Along with potassium, magnesium is arguably the hottest up-and-coming dietary mineral, recognized for its many health benefits, which continue to be elucidated, according to market research publisher Packaged Facts in the report Functional Foods: Key Trends & Developments in Ingredients. It's expected that certain dairy products and milk and dairy substitutes, cereals, breads, baby food and food supplements, bars and beverages will be at the forefront of this trend.
Products that contain high levels of naturally occurring magnesium, including currently popular nuts and seeds, are good candidates for flagging magnesium content, with nut and seed spreads and butters, cereal bars and whole grain breads and crackers likely targets. Packaged Facts anticipates that increased label visibility for magnesium will cut across benefits and be found on products targeting bone health, cardiovascular health, cognitive and brain health as well as diabetes and blood glucose regulation.
A rough rule of thumb is that foods high in fiber are high in magnesium. Several magnesium-rich foods, including nuts, seeds, whole grains and legumes also happen to be getting a lot of attention these days for other nutrition and health benefits, such as being good sources of plant protein and fiber.
While supplements will continue to be part of the equation and foods fortified with magnesium will likely increase in number, today's focus is largely on whole food and natural food sources. Packaged Facts anticipates this will result in product variants and base product line formulations containing foods naturally rich in magnesium highlighting the amount of this dietary mineral contained per serving in accordance with FDA regulations for nutrient content claims. Packaged Facts predicts that discussions about magnesium's benefits, largely relegated to product websites will over time result in more "good source" claims on packaging. Products that already contain added magnesium, such as ready-to-eat breakfast cereals and supplement bars and beverages are likely to be first to do so.

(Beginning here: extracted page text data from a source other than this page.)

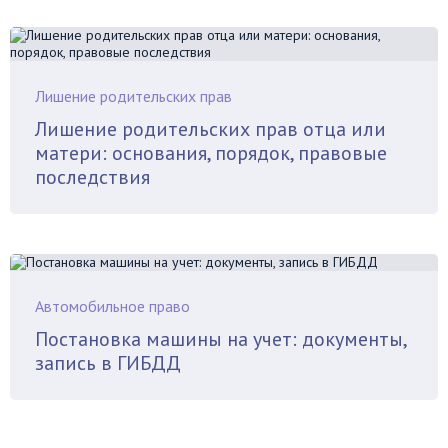
Лишение родительских прав
Лишение родительских прав отца или
матери: основания, порядок, правовые
последствия
Автомобильное право
Постановка машины на учет: документы,
запись в ГИБДД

"While magnesium, sometimes termed an orphan mineral, has been quietly added to some breakfast cereals for decades to replace that lost in processing, we see this dietary mineral emerging as an important nutrient for promoting wellness that will experience a noteworthy increase in the number of processors and consumers seeking it out to help them avoid and improve a wide range of health issues," says David Sprinkle, research director, Packaged Facts.